4.5 Performance profiling

Table 3 Comparisons of the various fractions of total cache budgets moved from VGC to DGS. The last column (0%) means using VGC only. According to the experiment results, we suggest using a ratio between 10% to 20%
Table 4 Time (in seconds) profiling of each step in various methods. The initial cache computation time of our method is shorter than the other single-pass methods (IM and SD) because we redistribute 15% cache budget to the second (adaptive) stage. The adaptive cache generation time of our method includes the time to build the discontinuity map and draw adaptive samples using importance sampling

Table 4 demonstrates the detailed timing of each step of the various methods on CrytekSponza (irradiance caching), Sibenik (importance caching), and Bathroom (ambient occlusion). Compared to SD, our method can produce better results with negligible overheads in all applications. Compared to IM, the overheads to improve the cache distributions in importance caching and ambient occlusion are slightly larger than in irradiance caching because the computation of cache data is less expensive. However, considering the visual quality improvements over IM in Fig. 5 and Fig. 6, and the numerical error improvements demonstrated in the ablation study: number of caches v.s. accuracy (Fig. 7), it is worth improving the cache distribution with the overhead.

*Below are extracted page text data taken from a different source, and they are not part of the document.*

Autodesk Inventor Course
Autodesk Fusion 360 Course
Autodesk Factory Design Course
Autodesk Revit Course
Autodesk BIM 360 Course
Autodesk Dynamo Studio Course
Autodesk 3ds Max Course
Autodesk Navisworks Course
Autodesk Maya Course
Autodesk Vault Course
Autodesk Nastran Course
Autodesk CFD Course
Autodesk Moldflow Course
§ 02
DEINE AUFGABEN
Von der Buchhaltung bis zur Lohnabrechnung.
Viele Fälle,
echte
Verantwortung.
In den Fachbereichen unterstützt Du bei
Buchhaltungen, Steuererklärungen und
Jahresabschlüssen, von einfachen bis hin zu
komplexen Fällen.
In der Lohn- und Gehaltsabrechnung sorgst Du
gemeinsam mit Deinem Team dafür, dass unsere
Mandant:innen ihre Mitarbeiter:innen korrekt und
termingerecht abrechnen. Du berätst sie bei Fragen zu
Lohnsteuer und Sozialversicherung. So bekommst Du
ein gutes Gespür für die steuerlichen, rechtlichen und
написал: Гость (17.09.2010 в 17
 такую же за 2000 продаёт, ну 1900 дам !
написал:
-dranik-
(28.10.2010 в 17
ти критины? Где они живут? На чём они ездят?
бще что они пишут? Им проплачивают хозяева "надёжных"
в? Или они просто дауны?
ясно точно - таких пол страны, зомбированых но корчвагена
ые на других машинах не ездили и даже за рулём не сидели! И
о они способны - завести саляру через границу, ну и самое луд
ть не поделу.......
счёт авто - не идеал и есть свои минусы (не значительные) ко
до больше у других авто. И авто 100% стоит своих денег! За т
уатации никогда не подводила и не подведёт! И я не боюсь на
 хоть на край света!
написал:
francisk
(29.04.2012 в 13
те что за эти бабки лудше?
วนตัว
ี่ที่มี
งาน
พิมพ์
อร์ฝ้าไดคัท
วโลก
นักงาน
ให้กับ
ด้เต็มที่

4.6 Limitations and future work

Our discontinuity-guided sampling method is effective, but it combines cache differences and small geometry features using a heuristic approach. As a result, a large geometry term might lead to oversampling of regions where the differences between caches are already small. Although we can introduce a hyperparameter to emphasize the relative importance of the two terms, this control is not straightforward. Therefore, we are interested in investigating whether a data-driven approach utilizing the computation results obtained in the first stage can improve the performance.

Another interesting future direction is to extend our method to the temporal domain for rendering animations. We are planning to design criteria for reusing cache across frames. Finally, we would also like to develop a GPU version of the proposed method for real-time rendering.

5 Conclusion

In this paper, we propose a new algorithm to improve the sample distribution for cache-based rendering. Our method comprises two stages. In the first stage, an initial cache distribution is determined based on a new shading point clustering algorithm called view-guided clustering. The new algorithm is more robust for striking a better balance between geometric proximities and image-space importance. It is more intuitive in parameter settings than in previous methods. Our second stage further improves the cache distribution by utilizing the computation results at the initial caches. It allocates additional caches in regions with complex shading. The result is an efficient algorithm for determining cache locations for cache-based techniques. Experiments show the proposed method offers significant improvements over other strategies for generating caches.